I just want to put an underscore here. I've had the "ADA vs. C" discussion with various high-rel types before, and you can pretty much divide the answers down to three bins: two are filled by "my language is better because it's better", and the remaining one is filled by "get the process right, and either C or ADA will do". I don't think that anyone who is sane would want to use a language like Java or C#. If a failure can injure or kill, you need to use a tool chain and library set that's up to the task -- for avionics, they need to be certified to the same level of criticality as the code itself; I would treat automotive with the same regard. I don't think you'll find a C# compiler, much less a platform on which C# will run, that even comes close. -- www.wescottdesign.com
On 04/11/16 17:07, George Neuner wrote:
> On Fri, 04 Nov 2016 13:12:57 +0000, Chris <xxx.syseng.yyy@gfsys.co.uk> > wrote: > >> From what I've read, C# is a web / application / database programming >> language > > The "application" part is pretty accurate. > > C# is designed primarily to be a safe(r) version of C with the > addition of single inheritence objects [unlike C++ which has multiple > inheritence]. > > C# is a managed language with GC - much like Java. However, unlike > Java, C# has an "unsafe" mode that can bypass the runtime, eschew GC, > and work directly with hardware. > >> and a quick look at the Wiki page suggests that the two >> most recent versions are not approved by any international standards >> organisation. > > That's probably true. I haven't paid attention to it. > >> C# raises alarm bells here for all kinds of reasons, but what do you >> think ?... > > The "alarm bells" I hear are availabiliy and performance of the CLR > runtime on your hardware. AFAIK, it's only available for Windows and > Linux. The Mono version might also run on Unix, but I don't know that > for certain. > > The "unsafe" mode of C# can do anything C can do ... but IMO there's > no point to C# unless you are going to use objects and GC - and that > requires the runtime. >
There are two /very/ different meanings of "safe" here.
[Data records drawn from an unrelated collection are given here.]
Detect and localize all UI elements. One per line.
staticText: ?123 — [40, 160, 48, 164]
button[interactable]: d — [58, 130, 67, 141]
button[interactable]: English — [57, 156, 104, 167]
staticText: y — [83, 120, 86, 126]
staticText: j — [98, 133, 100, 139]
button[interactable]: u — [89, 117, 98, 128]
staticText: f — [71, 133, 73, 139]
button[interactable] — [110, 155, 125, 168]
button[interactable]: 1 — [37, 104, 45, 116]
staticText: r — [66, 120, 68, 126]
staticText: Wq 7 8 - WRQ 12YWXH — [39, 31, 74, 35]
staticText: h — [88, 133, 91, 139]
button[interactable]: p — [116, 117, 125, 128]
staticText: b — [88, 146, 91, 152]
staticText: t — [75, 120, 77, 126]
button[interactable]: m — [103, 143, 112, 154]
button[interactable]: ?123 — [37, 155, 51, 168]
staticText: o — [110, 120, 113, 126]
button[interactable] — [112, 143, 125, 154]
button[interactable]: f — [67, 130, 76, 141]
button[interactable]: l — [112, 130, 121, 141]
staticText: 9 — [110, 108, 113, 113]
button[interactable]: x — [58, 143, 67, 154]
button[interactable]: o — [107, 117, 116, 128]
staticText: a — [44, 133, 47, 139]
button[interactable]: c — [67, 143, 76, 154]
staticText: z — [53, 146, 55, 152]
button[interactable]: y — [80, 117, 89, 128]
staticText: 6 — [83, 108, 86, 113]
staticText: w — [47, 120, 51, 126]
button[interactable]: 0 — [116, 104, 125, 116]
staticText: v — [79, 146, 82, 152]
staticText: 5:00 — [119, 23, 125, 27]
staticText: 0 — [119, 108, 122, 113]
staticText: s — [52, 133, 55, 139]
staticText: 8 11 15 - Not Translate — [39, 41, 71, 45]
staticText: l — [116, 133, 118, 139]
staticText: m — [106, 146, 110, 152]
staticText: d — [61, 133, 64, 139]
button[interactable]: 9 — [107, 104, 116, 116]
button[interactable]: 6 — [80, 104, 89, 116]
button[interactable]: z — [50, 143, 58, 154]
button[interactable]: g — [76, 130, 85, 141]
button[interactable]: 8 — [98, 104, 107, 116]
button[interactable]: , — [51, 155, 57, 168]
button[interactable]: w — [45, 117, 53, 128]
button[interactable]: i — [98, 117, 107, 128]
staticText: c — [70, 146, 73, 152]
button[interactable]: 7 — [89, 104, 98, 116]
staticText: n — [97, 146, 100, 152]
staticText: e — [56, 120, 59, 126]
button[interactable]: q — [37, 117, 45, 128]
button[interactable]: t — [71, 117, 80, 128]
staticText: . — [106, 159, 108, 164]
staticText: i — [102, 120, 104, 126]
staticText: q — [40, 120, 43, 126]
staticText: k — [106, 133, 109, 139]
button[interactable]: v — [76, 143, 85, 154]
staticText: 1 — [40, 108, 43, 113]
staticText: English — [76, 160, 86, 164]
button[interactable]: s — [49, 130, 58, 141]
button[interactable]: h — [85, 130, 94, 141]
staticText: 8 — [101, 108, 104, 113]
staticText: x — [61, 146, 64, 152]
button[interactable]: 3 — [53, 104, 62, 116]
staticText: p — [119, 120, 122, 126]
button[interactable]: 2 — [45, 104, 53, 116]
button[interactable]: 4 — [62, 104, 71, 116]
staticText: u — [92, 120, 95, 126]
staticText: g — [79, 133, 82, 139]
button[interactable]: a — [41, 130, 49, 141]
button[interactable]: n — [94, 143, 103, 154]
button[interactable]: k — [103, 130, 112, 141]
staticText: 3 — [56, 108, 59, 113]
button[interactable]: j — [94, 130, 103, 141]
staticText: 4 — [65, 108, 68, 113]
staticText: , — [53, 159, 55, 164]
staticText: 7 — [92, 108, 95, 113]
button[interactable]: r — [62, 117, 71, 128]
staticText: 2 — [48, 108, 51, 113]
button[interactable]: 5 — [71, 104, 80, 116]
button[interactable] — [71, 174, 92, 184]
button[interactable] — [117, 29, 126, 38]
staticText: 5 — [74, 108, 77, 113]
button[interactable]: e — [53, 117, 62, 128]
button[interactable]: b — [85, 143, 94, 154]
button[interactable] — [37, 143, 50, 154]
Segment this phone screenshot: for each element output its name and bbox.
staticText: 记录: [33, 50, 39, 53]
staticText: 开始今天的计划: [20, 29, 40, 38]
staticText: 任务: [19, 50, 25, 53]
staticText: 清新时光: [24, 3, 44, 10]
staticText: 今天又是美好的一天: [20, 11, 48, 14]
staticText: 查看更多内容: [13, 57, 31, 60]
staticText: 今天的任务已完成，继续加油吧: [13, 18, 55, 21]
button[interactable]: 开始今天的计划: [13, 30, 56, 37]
In typical c.a.embedded systems, "safe" means "Code does exactly what the designer wants it to do, otherwise someone could be injured or killed". In the world of C#, Java, Windows, etc., "safe" means "is unlikely to have serious security flaws that let bad guys steal your passwords and send you adverts for small blue pills". I would not trust C# to be more than mid-level "safe" in its own meaning of the word, and that's before anyone writes a line of application code. Neither the tools, the run-time libraries, nor the platforms it runs on come anywhere close to c.a.e. "safe". (The language itself might be all right - as has been pointed out, it is the process that has to be safe, not the language.)